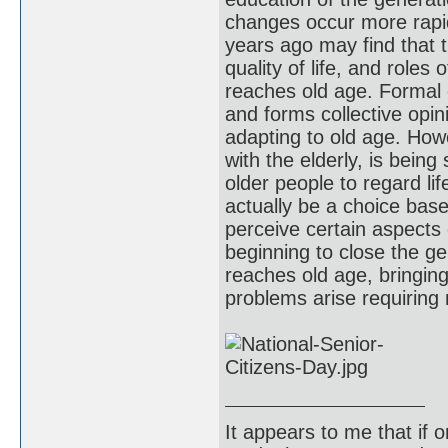
changes occur more rapid
years ago may find that t
quality of life, and role
reaches old age. Formal e
and forms collective opin
adapting to old age. How
with the elderly, is being
older people to regard lif
actually be a choice bas
perceive certain aspects
beginning to close the g
reaches old age, bringing
problems arise requirin
It appears to me that if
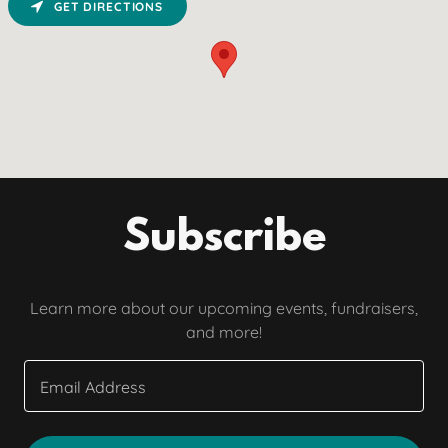
GET DIRECTIONS
Subscribe
Learn more about our upcoming events, fundraisers,
and more!
Email Address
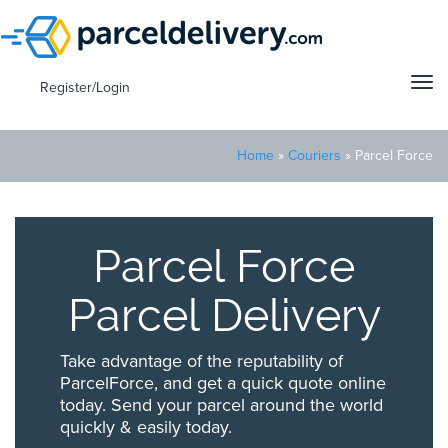
Tog
Register/Login
navi
Home
»
Couriers
»
Parcel Force
Parcel Force
Parcel Delivery
Take advantage of the reputability of
ParcelForce, and get a quick quote online
today. Send your parcel around the world
quickly & easily today.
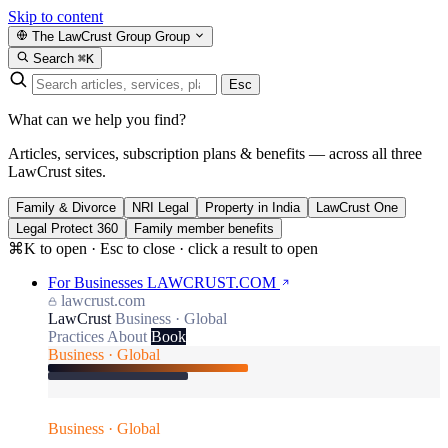
Skip to content
The LawCrust Group
Group
Search
⌘K
Esc
What can we help you find?
Articles, services, subscription plans & benefits — across all three
LawCrust sites.
Family & Divorce
NRI Legal
Property in India
LawCrust One
Legal Protect 360
Family member benefits
⌘K to open · Esc to close · click a result to open
For Businesses
LAWCRUST.COM
lawcrust.com
LawCrust
Business · Global
Practices
About
Book
Business · Global
Business · Global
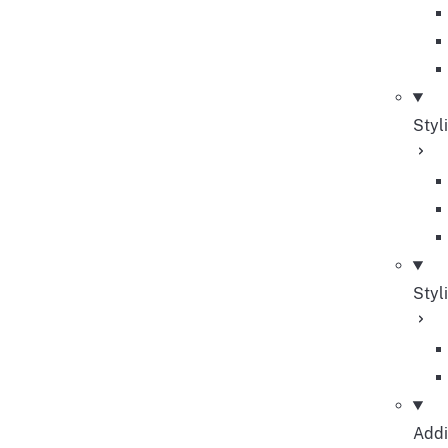
Styl
Styl
Addi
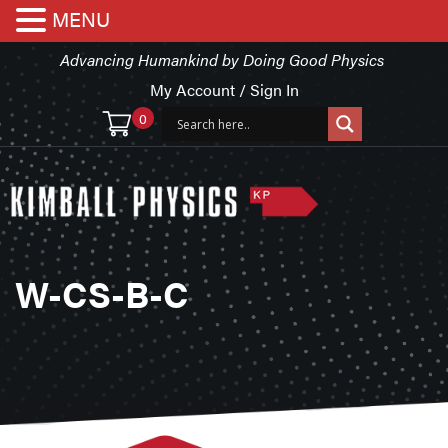
MENU
Advancing Humankind by Doing Good Physics
My Account / Sign In
0
W-CS-B-C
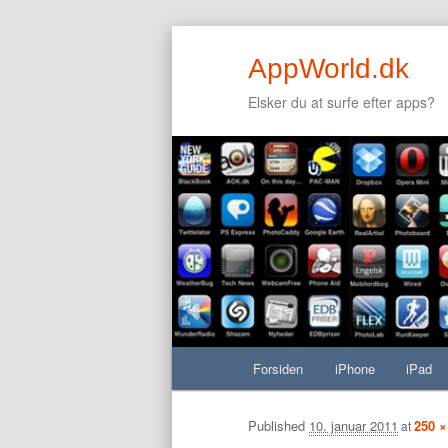
AppWorld.dk
Elsker du at surfe efter apps?
Secondary menu
Fortsæt til primært indhold
Fortsæt til sekundært indhold
Hovedmenu
Forsiden
Fortsæt til primært indhold
Fortsæt til sekundært indhold
iPhone
iPad
Billednavigation
Published
10. januar 2011
250 ×
at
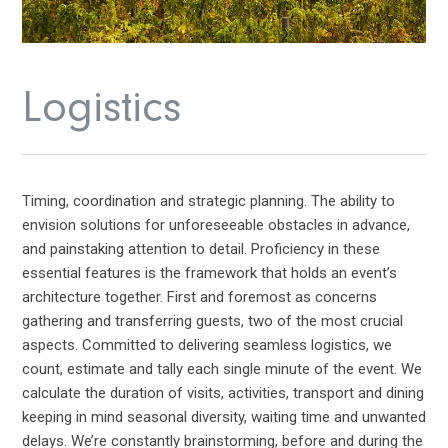
Logistics
Timing, coordination and strategic planning. The ability to
envision solutions for unforeseeable obstacles in advance,
and painstaking attention to detail. Proficiency in these
essential features is the framework that holds an event’s
architecture together. First and foremost as concerns
gathering and transferring guests, two of the most crucial
aspects. Committed to delivering seamless logistics, we
count, estimate and tally each single minute of the event. We
calculate the duration of visits, activities, transport and dining
keeping in mind seasonal diversity, waiting time and unwanted
delays. We’re constantly brainstorming, before and during the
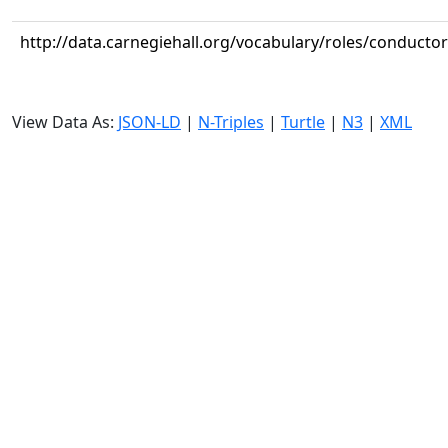
http://data.carnegiehall.org/vocabulary/roles/conductor
View Data As:
JSON-LD
|
N-Triples
|
Turtle
|
N3
|
XML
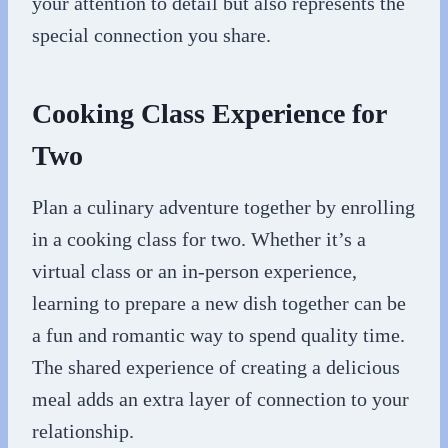
your attention to detail but also represents the
special connection you share.
Cooking Class Experience for
Two
Plan a culinary adventure together by enrolling
in a cooking class for two. Whether it’s a
virtual class or an in-person experience,
learning to prepare a new dish together can be
a fun and romantic way to spend quality time.
The shared experience of creating a delicious
meal adds an extra layer of connection to your
relationship.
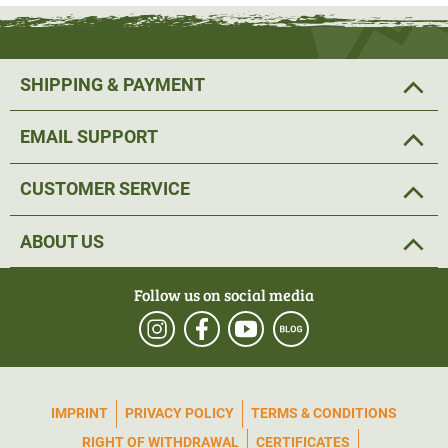
SHIPPING & PAYMENT
EMAIL SUPPORT
CUSTOMER SERVICE
ABOUT US
Follow us on social media
IMPRINT
PRIVACY POLICY
TERMS & CONDITIONS
RIGHT OF WITHDRAWAL
CERTIFICATES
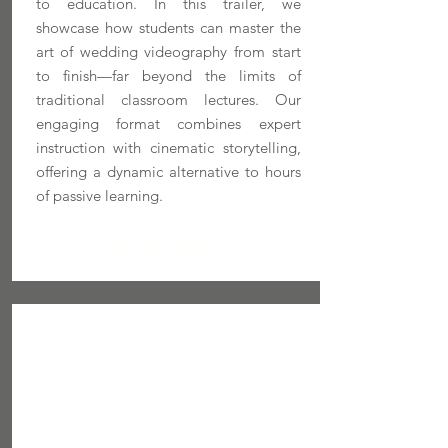
to education. In this trailer, we
showcase how students can master the
art of wedding videography from start
to finish—far beyond the limits of
traditional classroom lectures. Our
engaging format combines expert
instruction with cinematic storytelling,
offering a dynamic alternative to hours
of passive learning.
MORE INFO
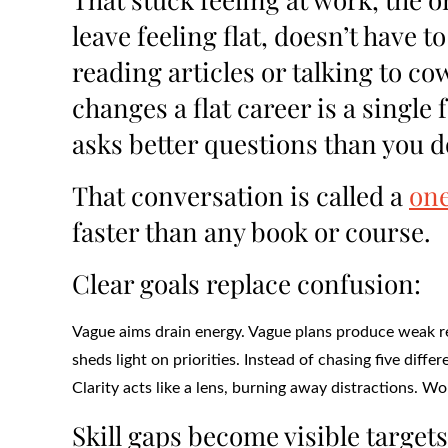
leave feeling flat, doesn’t have 
reading articles or talking to co
changes a flat career is a sing
asks better questions than you d
That conversation is called a
one
faster than any book or course.
Clear goals replace confusion:
Vague aims drain energy. Vague plans produce weak re
sheds light on priorities. Instead of chasing five diff
Clarity acts like a lens, burning away distractions. W
Skill gaps become visible targets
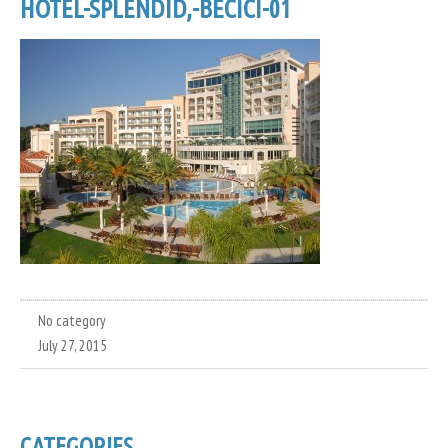
HOTEL-SPLENDID,-BECICI-01
No category
July 27, 2015
CATEGORIES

________________________

> _Requirement_: The listing should be transcribed exactly. No picture is to appear in the transcription.

> _Answer to this exercise_:
changes occur more rapid
years ago may find that t
quality of life, and role
reaches old age. Formal e
and forms collective opin
adapting to old age. How
with the elderly, is being
older people to regard lif
actually be a choice bas
perceive certain aspects
beginning to close the g
reaches old age, bringing
problems arise requirin
It appears to me that if
GET DIRECTIONS
Subscribe
Learn more about our upcoming events, fundraisers,
and more!
Email Address
Tog
Register/Login
navi
Home
»
Couriers
»
Parcel Force
Parcel Force
Parcel Delivery
Take advantage of the reputability of
ParcelForce, and get a quick quote online
today. Send your parcel around the world
quickly & easily today.
Skip to content
The LawCrust Group
Group
Search
⌘K
Esc
What can we help you find?
Articles, services, subscription plans & benefits — across all three
LawCrust sites.
Family & Divorce
NRI Legal
Property in India
LawCrust One
Legal Protect 360
Family member benefits
⌘K to open · Esc to close · click a result to open
For Businesses
LAWCRUST.COM
lawcrust.com
LawCrust
Business · Global
Practices
About
Book
Business · Global
Business · Global
Styl
Styl
Addi
MENU
Advancing Humankind by Doing Good Physics
My Account / Sign In
0
W-CS-B-C
AppWorld.dk
Elsker du at surfe efter apps?
Secondary menu
Fortsæt til primært indhold
Fortsæt til sekundært indhold
Hovedmenu
Forsiden
Fortsæt til primært indhold
Fortsæt til sekundært indhold
iPhone
iPad
Billednavigation
Published
10. januar 2011
250 ×
at
Logistics
Timing, coordination and strategic planning. The ability to
envision solutions for unforeseeable obstacles in advance,
and painstaking attention to detail. Proficiency in these
essential features is the framework that holds an event’s
architecture together. First and foremost as concerns
gathering and transferring guests, two of the most crucial
aspects. Committed to delivering seamless logistics, we
count, estimate and tally each single minute of the event. We
calculate the duration of visits, activities, transport and dining
keeping in mind seasonal diversity, waiting time and unwanted
delays. We’re constantly brainstorming, before and during the
http://data.carnegiehall.org/vocabulary/roles/conductor
View Data As:
JSON-LD
|
N-Triples
|
Turtle
|
N3
|
XML
your attention to detail but also represents the
special connection you share.
Cooking Class Experience for
Two
Plan a culinary adventure together by enrolling
in a cooking class for two. Whether it’s a
virtual class or an in-person experience,
learning to prepare a new dish together can be
a fun and romantic way to spend quality time.
The shared experience of creating a delicious
meal adds an extra layer of connection to your
relationship.
SHIPPING & PAYMENT
EMAIL SUPPORT
CUSTOMER SERVICE
ABOUT US
Follow us on social media
IMPRINT
PRIVACY POLICY
TERMS & CONDITIONS
RIGHT OF WITHDRAWAL
CERTIFICATES
to education. In this trailer, we
showcase how students can master the
art of wedding videography from start
to finish—far beyond the limits of
traditional classroom lectures. Our
engaging format combines expert
instruction with cinematic storytelling,
offering a dynamic alternative to hours
of passive learning.
MORE INFO
leave feeling flat, doesn’t have 
reading articles or talking to co
changes a flat career is a sing
asks better questions than you d
That conversation is called a
one
faster than any book or course.
Clear goals replace confusion:
Vague aims drain energy. Vague plans produce weak re
sheds light on priorities. Instead of chasing five diff
Clarity acts like a lens, burning away distractions. W
Skill gaps become visible targets
HOTEL-SPLENDID,-BECICI-01
No category
July 27, 2015
CATEGORIES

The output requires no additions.